Monday, July 27, 2015

happy anniversary

The Excellent Wife (TEW) keeps telling me that we've been together for 21 years, which I know can't be true, because, while I'm certainly old enough to have that happen, I have no ability to be in a stable relationship that long. In rebuttal, she points out that we first started dating just after we got out of grad school in 1994 (an allegation I have been unable to rebut) and that there is a marriage certificate on the dining room wall from 1997*. Which there is, but just as I can't have been steady with her for 21 years, I can't have been married for eighteen; I have too much egotism and emotional instability.

*Quakers do weddings better than anyone else I've ever heard of; they sit in silence until someone is moved to speak, and, at weddings, many people are often moved, to speak about joys, hopes, memories, sillinesses, and so on. Bring handkerchiefs. At the end, all present sign the wedding certificate, indicating that the whole community will be around to help support the marriage. I've said often that the wedding certificate is a far better reminder of the marriage than the ring: if this thing falls apart, I'm going to have to deal with all those people who signed the certificate. It's easier just to stay married.

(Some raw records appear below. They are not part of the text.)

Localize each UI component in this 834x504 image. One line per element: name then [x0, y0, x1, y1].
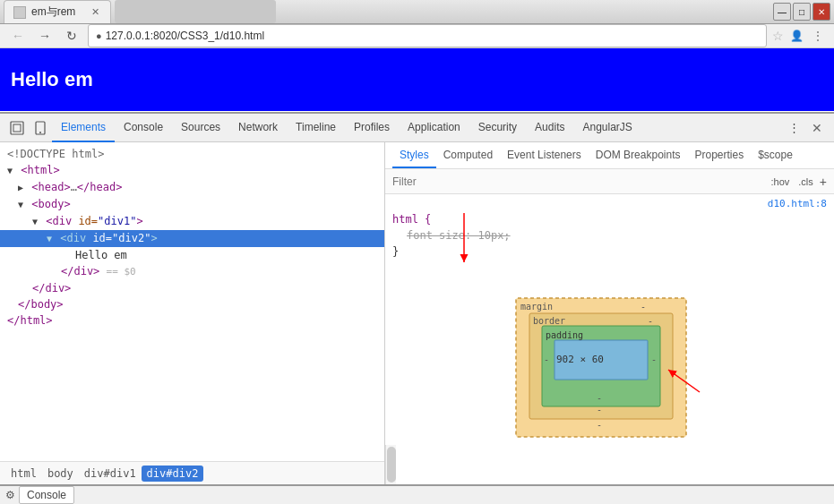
- cls-button[interactable]: .cls: [795, 175, 816, 188]
- console-bar: ⚙ Console: [0, 484, 834, 504]
- dom-line-html[interactable]: ▼ <html>: [0, 162, 384, 179]
- menu-icon[interactable]: ⋮: [809, 27, 827, 45]
- dom-line-text: Hello em: [0, 247, 384, 263]
- dom-line-close-div2: </div> == $0: [0, 263, 384, 280]
- expand-head[interactable]: ▶: [18, 183, 23, 192]
- svg-text:-: -: [597, 405, 602, 414]
- blue-banner: Hello em: [0, 48, 834, 111]
- svg-text:border: border: [533, 316, 565, 326]
- dom-line-close-body: </body>: [0, 296, 384, 312]
- mobile-icon: [34, 121, 47, 135]
- styles-filter-input[interactable]: [392, 175, 769, 188]
- dom-line-close-html: </html>: [0, 312, 384, 329]
- dom-line-div2[interactable]: ▼ <div id="div2">: [0, 230, 384, 247]
- expand-div1[interactable]: ▼: [32, 217, 38, 226]
- rule-selector-line: html {: [392, 211, 827, 227]
- hello-em-heading: Hello em: [11, 68, 93, 91]
- dom-line-body[interactable]: ▼ <body>: [0, 196, 384, 213]
- restore-button[interactable]: □: [793, 3, 811, 21]
- tab-sources[interactable]: Sources: [172, 114, 229, 142]
- tab-network[interactable]: Network: [229, 114, 287, 142]
- tab-timeline[interactable]: Timeline: [287, 114, 345, 142]
- breadcrumb-div1[interactable]: div#div1: [79, 466, 142, 482]
- svg-text:-: -: [544, 355, 549, 364]
- add-style-button[interactable]: +: [820, 175, 827, 189]
- expand-body[interactable]: ▼: [18, 200, 23, 209]
- rule-property-line[interactable]: font-size: 10px;: [392, 227, 827, 243]
- svg-text:padding: padding: [546, 330, 583, 340]
- tab-event-listeners[interactable]: Event Listeners: [500, 143, 589, 168]
- address-right-controls: ☆ 👤 ⋮: [772, 27, 827, 45]
- tab-dom-breakpoints[interactable]: DOM Breakpoints: [589, 143, 688, 168]
- breadcrumb-html[interactable]: html: [5, 466, 42, 482]
- console-settings-icon[interactable]: ⚙: [5, 489, 15, 501]
- styles-annotation-spacer: [392, 267, 827, 276]
- mobile-view-button[interactable]: [29, 116, 52, 140]
- url-text: 127.0.0.1:8020/CSS3_1/d10.html: [106, 30, 264, 42]
- tab-security[interactable]: Security: [469, 114, 526, 142]
- title-bar-controls: — □ ✕: [773, 3, 830, 21]
- box-model-area: margin - border - padding 902 × 60 - -: [392, 294, 827, 441]
- tab-audits[interactable]: Audits: [526, 114, 573, 142]
- browser-tab[interactable]: em与rem ✕: [4, 0, 111, 23]
- dom-content: <!DOCTYPE html> ▼ <html> ▶ <head>…</head…: [0, 142, 384, 461]
- tab-close-button[interactable]: ✕: [90, 6, 101, 18]
- dom-line-close-div1: </div>: [0, 280, 384, 296]
- url-bar[interactable]: ● 127.0.0.1:8020/CSS3_1/d10.html: [88, 24, 767, 47]
- dom-line-head[interactable]: ▶ <head>…</head>: [0, 179, 384, 196]
- scrollbar-thumb[interactable]: [387, 447, 396, 483]
- dom-line-div1[interactable]: ▼ <div id="div1">: [0, 213, 384, 230]
- devtools-toolbar: Elements Console Sources Network Timelin…: [0, 114, 834, 142]
- rule-source: d10.html:8: [392, 198, 827, 209]
- breadcrumb-div2[interactable]: div#div2: [142, 466, 204, 482]
- styles-tabs: Styles Computed Event Listeners DOM Brea…: [385, 142, 834, 169]
- console-tab-button[interactable]: Console: [19, 486, 74, 504]
- rule-source-link[interactable]: d10.html:8: [768, 198, 827, 209]
- inspect-icon: [10, 121, 24, 135]
- tab-computed[interactable]: Computed: [436, 143, 500, 168]
- tab-angularjs[interactable]: AngularJS: [573, 114, 641, 142]
- devtools-body: <!DOCTYPE html> ▼ <html> ▶ <head>…</head…: [0, 142, 834, 484]
- rule-close-line: }: [392, 243, 827, 260]
- tab-title: em与rem: [31, 4, 75, 20]
- expand-html[interactable]: ▼: [7, 166, 13, 175]
- forward-button[interactable]: →: [34, 25, 56, 47]
- hov-button[interactable]: :hov: [769, 175, 793, 188]
- address-bar: ← → ↻ ● 127.0.0.1:8020/CSS3_1/d10.html ☆…: [0, 24, 834, 48]
- tab-profiles[interactable]: Profiles: [345, 114, 399, 142]
- breadcrumb-body[interactable]: body: [42, 466, 79, 482]
- tab-elements[interactable]: Elements: [52, 114, 115, 142]
- title-bar: em与rem ✕ — □ ✕: [0, 0, 834, 24]
- expand-div2[interactable]: ▼: [47, 234, 52, 243]
- tab-favicon: [13, 6, 26, 19]
- tab-application[interactable]: Application: [399, 114, 469, 142]
- styles-filter-bar: :hov .cls +: [385, 169, 834, 194]
- svg-text:margin: margin: [520, 302, 553, 312]
- svg-rect-3: [13, 124, 21, 132]
- svg-text:-: -: [648, 316, 653, 326]
- close-button[interactable]: ✕: [813, 3, 830, 21]
- tab-properties[interactable]: Properties: [687, 143, 751, 168]
- tab-scope[interactable]: $scope: [751, 143, 800, 168]
- bookmark-icon[interactable]: ☆: [772, 29, 784, 43]
- svg-text:-: -: [651, 355, 657, 364]
- svg-text:-: -: [597, 420, 602, 430]
- person-icon[interactable]: 👤: [787, 27, 805, 45]
- minimize-button[interactable]: —: [773, 3, 791, 21]
- inspect-element-button[interactable]: [5, 116, 29, 140]
- filter-right-controls: :hov .cls +: [769, 175, 827, 189]
- back-button[interactable]: ←: [7, 25, 29, 47]
- scrollbar[interactable]: [385, 445, 396, 484]
- dom-panel: <!DOCTYPE html> ▼ <html> ▶ <head>…</head…: [0, 142, 385, 484]
- tab-console[interactable]: Console: [115, 114, 172, 142]
- tab-styles[interactable]: Styles: [392, 143, 436, 168]
- devtools-more-button[interactable]: ⋮: [782, 116, 805, 140]
- svg-text:-: -: [597, 393, 602, 403]
- browser-window: em与rem ✕ — □ ✕ ← → ↻ ● 127.0.0.1:8020/CS…: [0, 0, 834, 504]
- url-lock-icon: ●: [96, 30, 102, 41]
- devtools-close-button[interactable]: ✕: [805, 116, 829, 140]
- page-content: Hello em: [0, 48, 834, 112]
- style-rule-html: d10.html:8 html { font-size: 10px; }: [392, 198, 827, 260]
- devtools-tabs: Elements Console Sources Network Timelin…: [52, 114, 782, 142]
- refresh-button[interactable]: ↻: [61, 25, 82, 47]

IN any case, to celebrate this undoubtedly fraudulent occasion of the 21st anniversary of our first date, we bought tickets some time ago (prior to the recent unpleasantness) to the American Shakespeare Center productions for Saturday, July 25. The American Shakespeare Center is located in Staunton, Virginia; they've built a reproduction of the Blackfriars "theater", an indoor space where some of the plays were produced.

Each year, they hire a repertory company to act a selection of the plays (they usually choose a theme, and sometimes throw in a play by someone else that fits the theme). We've gone a number of times, and the productions are always at least good, sometimes great. The funny comedies are actually funny (not all of Shakespeare's comedies are comedies in the modern sense), and we've noticed that they make a point of including scenes often cut from other productions.

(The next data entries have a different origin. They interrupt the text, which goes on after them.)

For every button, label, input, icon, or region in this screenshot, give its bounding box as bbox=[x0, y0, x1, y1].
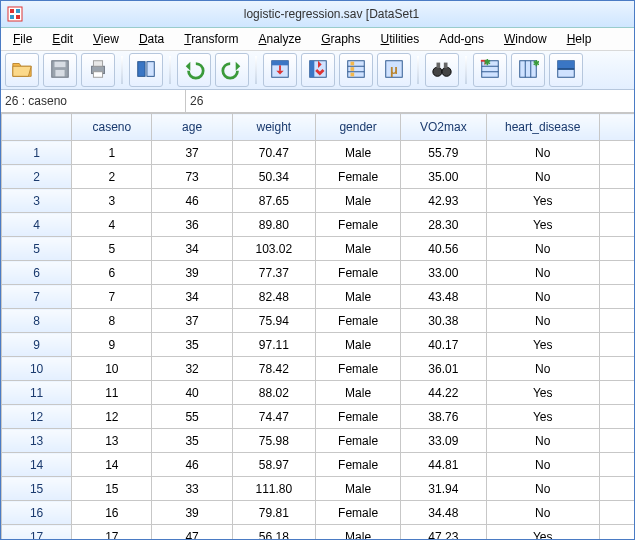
grid-corner[interactable] bbox=[2, 114, 72, 141]
row-header[interactable]: 14 bbox=[2, 453, 72, 477]
cell[interactable]: 33.00 bbox=[401, 261, 486, 285]
find-button[interactable] bbox=[425, 53, 459, 87]
cell[interactable]: 17 bbox=[72, 525, 152, 540]
cell[interactable]: Female bbox=[315, 309, 400, 333]
cell[interactable]: Yes bbox=[486, 405, 599, 429]
row-header[interactable]: 3 bbox=[2, 189, 72, 213]
menu-transform[interactable]: Transform bbox=[176, 30, 246, 48]
cell[interactable]: 15 bbox=[72, 477, 152, 501]
cell[interactable]: 7 bbox=[72, 285, 152, 309]
cell[interactable]: No bbox=[486, 429, 599, 453]
cell[interactable]: 14 bbox=[72, 453, 152, 477]
data-grid[interactable]: caseno age weight gender VO2max heart_di… bbox=[1, 113, 634, 539]
row-header[interactable]: 16 bbox=[2, 501, 72, 525]
cell[interactable]: 40 bbox=[152, 381, 232, 405]
menu-edit[interactable]: Edit bbox=[44, 30, 81, 48]
cell[interactable]: No bbox=[486, 453, 599, 477]
cell-empty[interactable] bbox=[599, 213, 634, 237]
cell[interactable]: Yes bbox=[486, 525, 599, 540]
cell[interactable]: 13 bbox=[72, 429, 152, 453]
cell[interactable]: No bbox=[486, 165, 599, 189]
cell[interactable]: 36.01 bbox=[401, 357, 486, 381]
cell[interactable]: 33.09 bbox=[401, 429, 486, 453]
cell-empty[interactable] bbox=[599, 381, 634, 405]
cell[interactable]: No bbox=[486, 261, 599, 285]
cell[interactable]: 89.80 bbox=[232, 213, 315, 237]
cell[interactable]: Yes bbox=[486, 189, 599, 213]
menu-help[interactable]: Help bbox=[559, 30, 600, 48]
cell[interactable]: No bbox=[486, 309, 599, 333]
cell-empty[interactable] bbox=[599, 189, 634, 213]
row-header[interactable]: 11 bbox=[2, 381, 72, 405]
cell[interactable]: No bbox=[486, 477, 599, 501]
cell[interactable]: 31.94 bbox=[401, 477, 486, 501]
column-header-empty[interactable] bbox=[599, 114, 634, 141]
insert-variable-button[interactable]: ✱ bbox=[511, 53, 545, 87]
menu-file[interactable]: File bbox=[5, 30, 40, 48]
cell[interactable]: 56.18 bbox=[232, 525, 315, 540]
cell[interactable]: 47.23 bbox=[401, 525, 486, 540]
cell-empty[interactable] bbox=[599, 357, 634, 381]
cell-empty[interactable] bbox=[599, 237, 634, 261]
row-header[interactable]: 17 bbox=[2, 525, 72, 540]
row-header[interactable]: 15 bbox=[2, 477, 72, 501]
cell[interactable]: Male bbox=[315, 477, 400, 501]
cell[interactable]: Yes bbox=[486, 333, 599, 357]
cell[interactable]: Yes bbox=[486, 213, 599, 237]
cell[interactable]: 9 bbox=[72, 333, 152, 357]
row-header[interactable]: 12 bbox=[2, 405, 72, 429]
row-header[interactable]: 1 bbox=[2, 141, 72, 165]
cell-empty[interactable] bbox=[599, 309, 634, 333]
menu-graphs[interactable]: Graphs bbox=[313, 30, 368, 48]
cell[interactable]: No bbox=[486, 357, 599, 381]
menu-utilities[interactable]: Utilities bbox=[373, 30, 428, 48]
cell[interactable]: 5 bbox=[72, 237, 152, 261]
cell[interactable]: No bbox=[486, 285, 599, 309]
cell[interactable]: 47 bbox=[152, 525, 232, 540]
cell-empty[interactable] bbox=[599, 405, 634, 429]
cell[interactable]: 39 bbox=[152, 501, 232, 525]
cell[interactable]: Female bbox=[315, 357, 400, 381]
column-header[interactable]: heart_disease bbox=[486, 114, 599, 141]
cell[interactable]: 46 bbox=[152, 189, 232, 213]
cell[interactable]: 12 bbox=[72, 405, 152, 429]
cell[interactable]: 55 bbox=[152, 405, 232, 429]
cell[interactable]: 97.11 bbox=[232, 333, 315, 357]
cell[interactable]: 87.65 bbox=[232, 189, 315, 213]
cell[interactable]: 75.98 bbox=[232, 429, 315, 453]
cell[interactable]: 75.94 bbox=[232, 309, 315, 333]
row-header[interactable]: 9 bbox=[2, 333, 72, 357]
cell[interactable]: 73 bbox=[152, 165, 232, 189]
row-header[interactable]: 10 bbox=[2, 357, 72, 381]
variables-button[interactable] bbox=[339, 53, 373, 87]
cell[interactable]: No bbox=[486, 141, 599, 165]
row-header[interactable]: 5 bbox=[2, 237, 72, 261]
row-header[interactable]: 7 bbox=[2, 285, 72, 309]
open-button[interactable] bbox=[5, 53, 39, 87]
goto-variable-button[interactable] bbox=[301, 53, 335, 87]
cell[interactable]: Male bbox=[315, 381, 400, 405]
undo-button[interactable] bbox=[177, 53, 211, 87]
cell[interactable]: 44.81 bbox=[401, 453, 486, 477]
cell[interactable]: Female bbox=[315, 429, 400, 453]
cell-empty[interactable] bbox=[599, 429, 634, 453]
cell[interactable]: 88.02 bbox=[232, 381, 315, 405]
cell[interactable]: 78.42 bbox=[232, 357, 315, 381]
active-cell-address[interactable]: 26 : caseno bbox=[1, 90, 186, 112]
cell[interactable]: Female bbox=[315, 405, 400, 429]
goto-case-button[interactable] bbox=[263, 53, 297, 87]
cell[interactable]: Male bbox=[315, 333, 400, 357]
cell[interactable]: 44.22 bbox=[401, 381, 486, 405]
cell[interactable]: 2 bbox=[72, 165, 152, 189]
run-descriptives-button[interactable]: μ bbox=[377, 53, 411, 87]
cell[interactable]: Male bbox=[315, 189, 400, 213]
cell[interactable]: 37 bbox=[152, 141, 232, 165]
cell[interactable]: 82.48 bbox=[232, 285, 315, 309]
cell[interactable]: 46 bbox=[152, 453, 232, 477]
cell[interactable]: 37 bbox=[152, 309, 232, 333]
cell[interactable]: Female bbox=[315, 261, 400, 285]
cell[interactable]: 35.00 bbox=[401, 165, 486, 189]
row-header[interactable]: 2 bbox=[2, 165, 72, 189]
cell[interactable]: 8 bbox=[72, 309, 152, 333]
cell-empty[interactable] bbox=[599, 165, 634, 189]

We got up to get going at some stupid hour on Saturday morning to do the six-plus-hour-drive to Staunton, which was uneventful (I didn't even need to make up another verse to my song), and got to town early enough to find the motel, and then get to the theater. We saw The Winter's Tale:

... a story of jealousy and false accusation, which was particularly touching to me in view of my recent difficulties (there are some speeches I need to go look up again). It's a "comedy" in that it ends with marriages and reconciliations, and not with deaths, but don't bring the frat boys.

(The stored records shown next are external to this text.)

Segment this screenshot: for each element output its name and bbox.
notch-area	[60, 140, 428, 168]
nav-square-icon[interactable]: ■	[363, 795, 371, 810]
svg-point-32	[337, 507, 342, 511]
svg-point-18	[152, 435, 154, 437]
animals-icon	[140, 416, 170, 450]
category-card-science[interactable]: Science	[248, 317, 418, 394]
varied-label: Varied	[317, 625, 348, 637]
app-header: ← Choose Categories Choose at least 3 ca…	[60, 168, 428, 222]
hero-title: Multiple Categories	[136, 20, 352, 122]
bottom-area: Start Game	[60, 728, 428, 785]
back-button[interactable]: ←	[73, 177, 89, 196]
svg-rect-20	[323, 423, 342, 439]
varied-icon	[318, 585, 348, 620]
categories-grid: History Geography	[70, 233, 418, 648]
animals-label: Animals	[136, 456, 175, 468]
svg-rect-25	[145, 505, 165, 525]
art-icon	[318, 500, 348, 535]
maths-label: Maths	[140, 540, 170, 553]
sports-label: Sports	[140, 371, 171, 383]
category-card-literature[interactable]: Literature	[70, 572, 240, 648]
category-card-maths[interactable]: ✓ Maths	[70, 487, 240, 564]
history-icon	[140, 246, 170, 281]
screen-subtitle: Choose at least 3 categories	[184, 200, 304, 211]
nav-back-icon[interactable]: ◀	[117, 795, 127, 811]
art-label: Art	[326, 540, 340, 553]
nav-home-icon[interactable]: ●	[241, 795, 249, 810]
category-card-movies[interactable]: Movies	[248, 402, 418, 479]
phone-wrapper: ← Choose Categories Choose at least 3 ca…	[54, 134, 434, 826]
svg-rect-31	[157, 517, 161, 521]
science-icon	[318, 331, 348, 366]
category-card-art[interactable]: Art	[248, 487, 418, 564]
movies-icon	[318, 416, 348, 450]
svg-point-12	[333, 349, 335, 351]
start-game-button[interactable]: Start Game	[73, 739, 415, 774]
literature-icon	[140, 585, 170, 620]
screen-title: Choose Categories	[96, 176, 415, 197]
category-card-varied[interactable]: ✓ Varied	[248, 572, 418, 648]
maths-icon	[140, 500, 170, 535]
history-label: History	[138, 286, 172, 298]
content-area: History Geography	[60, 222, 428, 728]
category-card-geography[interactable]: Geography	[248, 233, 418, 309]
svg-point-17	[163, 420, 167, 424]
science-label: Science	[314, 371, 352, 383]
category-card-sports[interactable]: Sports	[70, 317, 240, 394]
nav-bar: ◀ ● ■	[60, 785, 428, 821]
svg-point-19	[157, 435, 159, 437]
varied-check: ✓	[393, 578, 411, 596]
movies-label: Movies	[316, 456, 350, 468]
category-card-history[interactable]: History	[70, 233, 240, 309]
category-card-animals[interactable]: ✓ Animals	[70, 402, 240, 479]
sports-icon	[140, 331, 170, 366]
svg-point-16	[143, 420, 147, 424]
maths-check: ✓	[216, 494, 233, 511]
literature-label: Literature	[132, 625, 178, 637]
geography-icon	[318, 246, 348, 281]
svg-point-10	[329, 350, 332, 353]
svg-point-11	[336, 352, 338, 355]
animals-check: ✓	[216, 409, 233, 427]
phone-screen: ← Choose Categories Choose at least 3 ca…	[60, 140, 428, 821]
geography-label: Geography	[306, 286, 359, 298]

After that matinee, we potted around Staunton for a bit, and had dinner and excellent gelato (TEW loved the logo of this place, and thought some of our cow-friendly friends would like it, too),and then returned to the theater for A Midsummer Night's Dream:

This is a wonderfully silly play, and they did it masterfully. I was taken especially, though, by the actor who played Oberon, king of the fairies, who projected the dignity, and power and magic of the part.

And then to the hotel. The next day we got up for breakfast, and staying at the hotel were some of the members of the Tar Heel Mini Club, a group of Mini Cooper owners, who were doing an ice-cream run up to Michigan, where they hoped to join owners from all over the country, to set a record for the most cars involved in some event or other. (An ice-cream run, I was told by one of the members, means you're supposed to stop at least twice a day for ice cream. Now THERE's a crisis.)

And then we drove home, on which trip I STILL didn't make up another verse to my song. Maybe the problem is I just hate driving in New Jersey.